First We Must Listen: Living in a Multicultural Society,

Anne Leo Ellis, Ed., Friendship Press, New York, 1996.

Addressed to a Christian audience, this book is a collection of articles and conversations, vignettes and speeches that express the opinions and experiences of a diverse array of voices.


God of the Oppressed  

James H. Cone, Orbis Books, 1997.

In his reflections on God, Jesus, suffering, and liberation, James H. Cone relates the gospel message to the experience of the black community. But a wider theme of the book is the role that social and historical context plays in framing the questions we address to God as well as the mode of the answers provided.


Moral Man and Immoral Society: A Study of Ethics and Politics

Reinhold Niebuhr, Westminster John Knox Press, 2002

Niebuhr, noted theologian, elaborates on his thesis, “The individual or the group which organizes society, however social its intentions or pretension, arrogates an inordinate portion of social privilege to itself.”


No Difference in the Fare: Dietrich Bonhoeffer and the Problem of Racism 

Josiah Ulysses Young, III, Wm.
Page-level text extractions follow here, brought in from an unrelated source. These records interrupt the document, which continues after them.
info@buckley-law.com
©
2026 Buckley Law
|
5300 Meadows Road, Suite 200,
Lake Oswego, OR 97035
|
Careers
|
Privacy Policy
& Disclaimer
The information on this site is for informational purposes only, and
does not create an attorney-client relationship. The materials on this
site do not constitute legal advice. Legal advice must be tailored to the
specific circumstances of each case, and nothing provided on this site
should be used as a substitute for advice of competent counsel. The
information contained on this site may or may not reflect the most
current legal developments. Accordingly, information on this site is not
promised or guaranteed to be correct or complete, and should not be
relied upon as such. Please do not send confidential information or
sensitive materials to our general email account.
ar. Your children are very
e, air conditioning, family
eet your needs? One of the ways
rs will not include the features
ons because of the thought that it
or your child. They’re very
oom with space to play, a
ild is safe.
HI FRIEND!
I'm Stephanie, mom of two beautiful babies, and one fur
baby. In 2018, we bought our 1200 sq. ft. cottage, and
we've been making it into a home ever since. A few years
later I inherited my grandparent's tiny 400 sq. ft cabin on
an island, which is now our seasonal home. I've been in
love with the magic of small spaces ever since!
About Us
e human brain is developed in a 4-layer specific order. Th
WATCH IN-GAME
B. Eerdmans Publishing Company, 1998

Young examines Bonhoeffer’s theological understanding of the race problem and how he became aware of it in the context of American history.
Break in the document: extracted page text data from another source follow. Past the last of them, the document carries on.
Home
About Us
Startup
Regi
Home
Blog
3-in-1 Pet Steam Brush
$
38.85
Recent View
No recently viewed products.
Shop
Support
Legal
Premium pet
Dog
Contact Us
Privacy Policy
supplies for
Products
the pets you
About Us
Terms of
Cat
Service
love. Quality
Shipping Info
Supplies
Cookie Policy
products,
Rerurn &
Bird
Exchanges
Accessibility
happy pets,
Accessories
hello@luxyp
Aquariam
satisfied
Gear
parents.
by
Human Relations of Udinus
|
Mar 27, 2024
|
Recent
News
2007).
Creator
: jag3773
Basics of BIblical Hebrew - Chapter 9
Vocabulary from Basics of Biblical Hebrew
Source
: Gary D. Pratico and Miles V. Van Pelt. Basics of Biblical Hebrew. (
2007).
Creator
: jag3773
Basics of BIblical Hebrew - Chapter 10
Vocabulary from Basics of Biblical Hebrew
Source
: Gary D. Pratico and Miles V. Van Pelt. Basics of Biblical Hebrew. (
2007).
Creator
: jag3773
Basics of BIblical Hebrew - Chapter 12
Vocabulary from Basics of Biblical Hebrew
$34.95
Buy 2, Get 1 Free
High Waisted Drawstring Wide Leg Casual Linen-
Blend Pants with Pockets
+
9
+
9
No Longer Slaves: Galatians and African American Experience

Brad Ronell Braxton, Liturgical Press, 2002.

An interpretation of Paul’s letter to the Galatians. Although Braxton takes seriously the original context of Galatians and his exegesis engages the Greek text, he offers a contemporary theological reading that privileges the history, experiences, and concerns of African Americans. Those who are concerned about the connection between Christianity and ethnicity will find this interpretation intriguing and challenging.


Troubling Biblical Waters: Race, Class, and Family

Cain Hope Felker, Orbis Books, Maryknoll,NY, 1989.

One of the Bishop Henry McNeal Turner Studies Series, which encourages the development of biblical, historical, theological, and pastoral works that analyze the role of the churches and other religious movements in the liberation struggles of Blacks in the United States and the Third World.  A study of the issues of race, class, and family in the Bible.


White Theology: Outing Supremacy in Modernity

James Perkinson, Palgrave Macmillan, 2004.

Re-examines white race privilege throughout history and its relationship to black theology. James W. Perkinson articulates a white theology of responsibility responding to the claims of James Cone (and other black scholars) that serious engagement with history and culture must be at the heart of any American projection of integrity or “salvation” in the modern period. Perkinson interweaves autobiography and postcolonial analysis, history, and phenomenology to explore white supremacy and the future of religious studies.




A Time for Burning

Produced by Bill Jersey, DVD released 2005, 58 minutes

Originally rejected by the three major networks for being too controversial, this classic cinema-verité film from award-winning filmmaker Bill Jersey captures an all-white Lutheran Church in Omaha, Nebraska as their eager, but earnest pastor tries to get the congregation to reach out to their fellow black Lutherans in 1968. Jersey’s camera is there when a highly articulate and outspoken black nationalist Ernie Chambers tells Pastor Youngdahl that his “Jesus is contaminated.” The camera continues to roll as a church elder speaks passionately about the urgency of desegregation but then admits he’s never actually spent time one-on-one with a black person.